Asked to allocate a multimillion-dollar lottery win, consumers said they would put roughly two-thirds into savings — saving an average 52 percent of the prize for themselves and 16 percent for others, according to a new survey from TD Ameritrade provided exclusively to CNBC.com. Of the remaining funds, those hypothetical winners anticipate spending for themselves (11 percent) and on others (10 percent), and donating to charity (11 percent).
TD Ameritrade polled 1,005 American adult investors in early October.
As of Friday morning, the Mega Millions jackpot was $208 million and the Powerball was $250 million. Both games had their most recent jackpot wins in late October. (Although large, neither is a record amount: For either to land in the top 10 of U.S. jackpots, they would have to surpass the $448.4 million Powerball shared by two winners in August 2013.)
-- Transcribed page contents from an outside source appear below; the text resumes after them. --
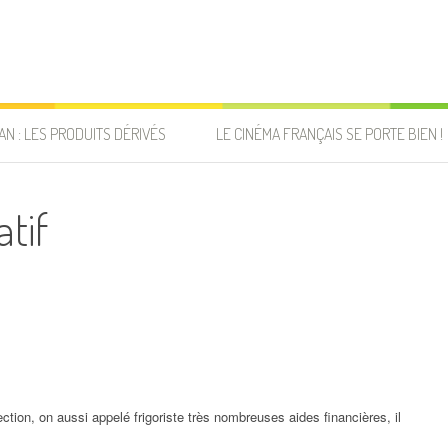
AN : LES PRODUITS DÉRIVÉS
LE CINÉMA FRANÇAIS SE PORTE BIEN !
atif
ction, on aussi appelé frigoriste très nombreuses aides financières, il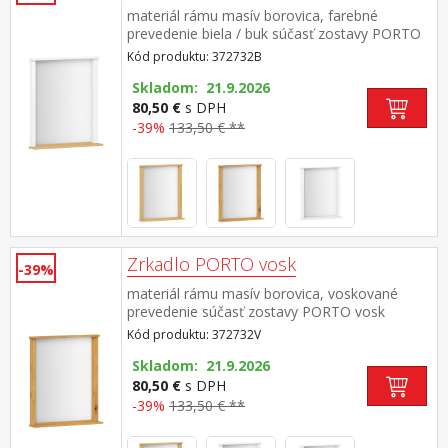
materiál rámu masív borovica, farebné
prevedenie biela / buk súčasť zostavy PORTO
biela/buk
Kód produktu: 372732B
Skladom: 21.9.2026
80,50 €
s DPH
-39%
133,50 € **
Zrkadlo PORTO vosk
-39%
materiál rámu masív borovica, voskované
prevedenie súčasť zostavy PORTO vosk
Kód produktu: 372732V
Skladom: 21.9.2026
80,50 €
s DPH
-39%
133,50 € **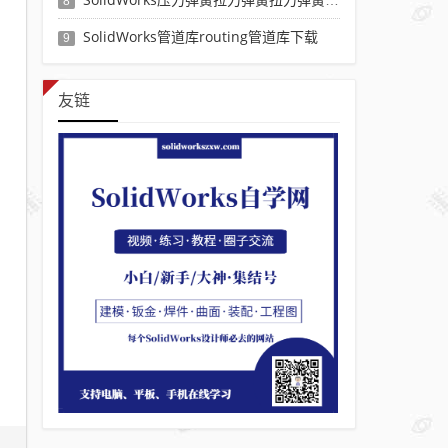
8
SolidWorks管道库routing管道库下载
9
友链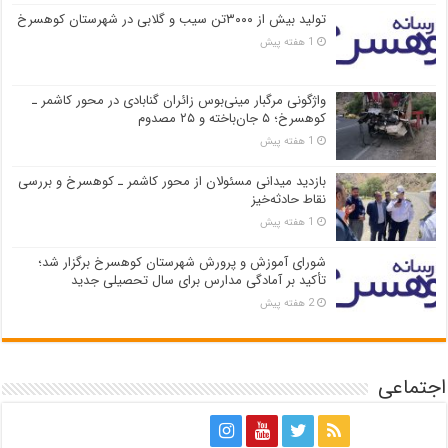
تولید بیش از ۳۰۰۰تن سیب و گلابی در شهرستان کوهسرخ
1 هفته پیش
واژگونی مرگبار مینی‌بوس زائران گنابادی در محور کاشمر ـ
کوهسرخ؛ ۵ جان‌باخته و ۲۵ مصدوم
1 هفته پیش
بازدید میدانی مسئولان از محور کاشمر ـ کوهسرخ و بررسی
نقاط حادثه‌خیز
1 هفته پیش
شورای آموزش و پرورش شهرستان کوهسرخ برگزار شد؛
تأکید بر آمادگی مدارس برای سال تحصیلی جدید
2 هفته پیش
اجتماعی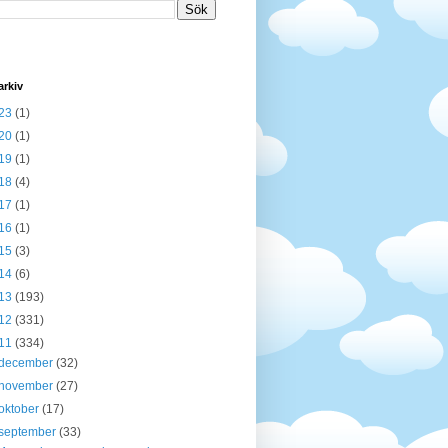
arkiv
23
(1)
20
(1)
19
(1)
18
(4)
17
(1)
16
(1)
15
(3)
14
(6)
13
(193)
12
(331)
11
(334)
december
(32)
november
(27)
oktober
(17)
september
(33)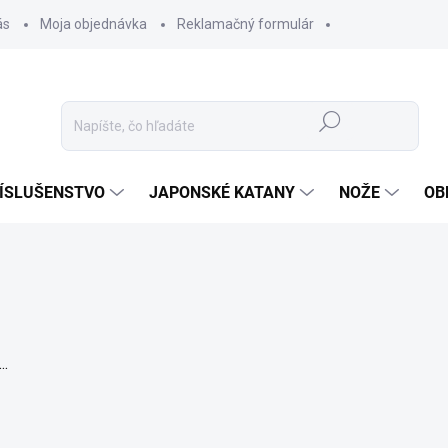
ás
Moja objednávka
Reklamačný formulár
Hľadať
ÍSLUŠENSTVO
JAPONSKÉ KATANY
NOŽE
OB
..
Podp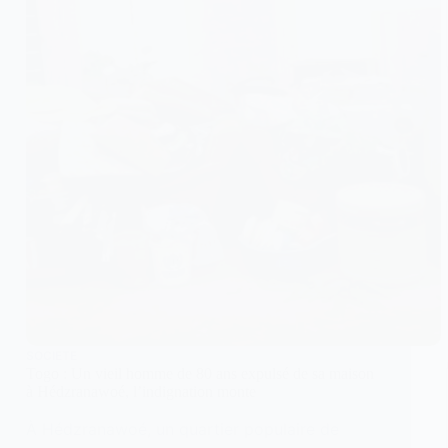
SOCIETE
Togo : Un vieil homme de 80 ans expulsé de sa maison
à Hédzranawoé, l’indignation monte
À Hédzranawoé, un quartier populaire de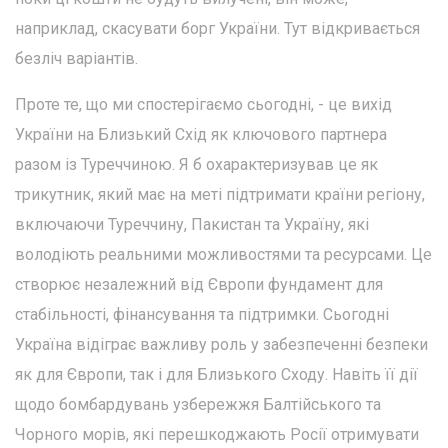
наприклад, скасувати борг України. Тут відкривається
безліч варіантів.
Проте те, що ми спостерігаємо сьогодні, - це вихід
України на Близький Схід як ключового партнера
разом із Туреччиною. Я б охарактеризував це як
трикутник, який має на меті підтримати країни регіону,
включаючи Туреччину, Пакистан та Україну, які
володіють реальними можливостями та ресурсами. Це
створює незалежний від Європи фундамент для
стабільності, фінансування та підтримки. Сьогодні
Україна відіграє важливу роль у забезпеченні безпеки
як для Європи, так і для Близького Сходу. Навіть її дії
щодо бомбардувань узбережжя Балтійського та
Чорного морів, які перешкоджають Росії отримувати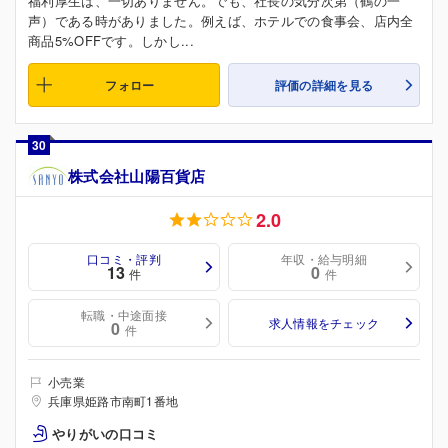
福利厚生は、一切ありません。でも、社長の気分次第（鶴の一
声）である時がありました。例えば、ホテルでの食事会、店内全
商品5%OFFです。しかし...
フォロー
評価の詳細を見る
30
株式会社山陽百貨店
2.0
口コミ・評判
年収・給与明細
13
0
件
件
転職・中途面接
求人情報をチェック
0
件
小売業
兵庫県姫路市南町1番地
やりがいの口コミ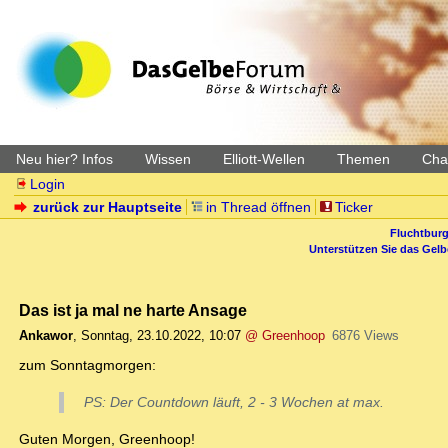
Neu hier? Infos
Wissen
Elliott-Wellen
Themen
Char
Login
zurück zur Hauptseite
in Thread öffnen
Ticker
Fluchtburg
Unterstützen Sie das Gel
Das ist ja mal ne harte Ansage
Ankawor
,
Sonntag, 23.10.2022, 10:07
@ Greenhoop
6876 Views
zum Sonntagmorgen:
PS: Der Countdown läuft, 2 - 3 Wochen at max.
Guten Morgen, Greenhoop!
The next Mega Millions drawing is at 11 p.m. ET on Friday, and the next Powerball drawing is at 10:59 p.m. ET on Saturday.
Consumers saying they plan to save the bulk of a big lottery win was a welcome surprise, especially amid public stories of lottery winners who financially struggle or file for bankruptcy protection, said David Lynch, a managing director and head of branches at TD Ameritrade. He also cheered consumers' "pay it forward" intent of donating to charity and helping boost savings for friends and family.
"You hope that's actually how they do behave" if they win, Lynch said.
But other elements of would-be winners' ticket-claiming plans could prove problematic for achieving those financial goals.
Roughly 4 in 10 told TD Ameritrade they would claim the winning ticket immediately versus waiting to come forward, while 1 in 5 said they would claim the ticket "with no outside help" from a lawyer, accountant or financial advisor. Almost half would quit their job immediately. (See chart below.)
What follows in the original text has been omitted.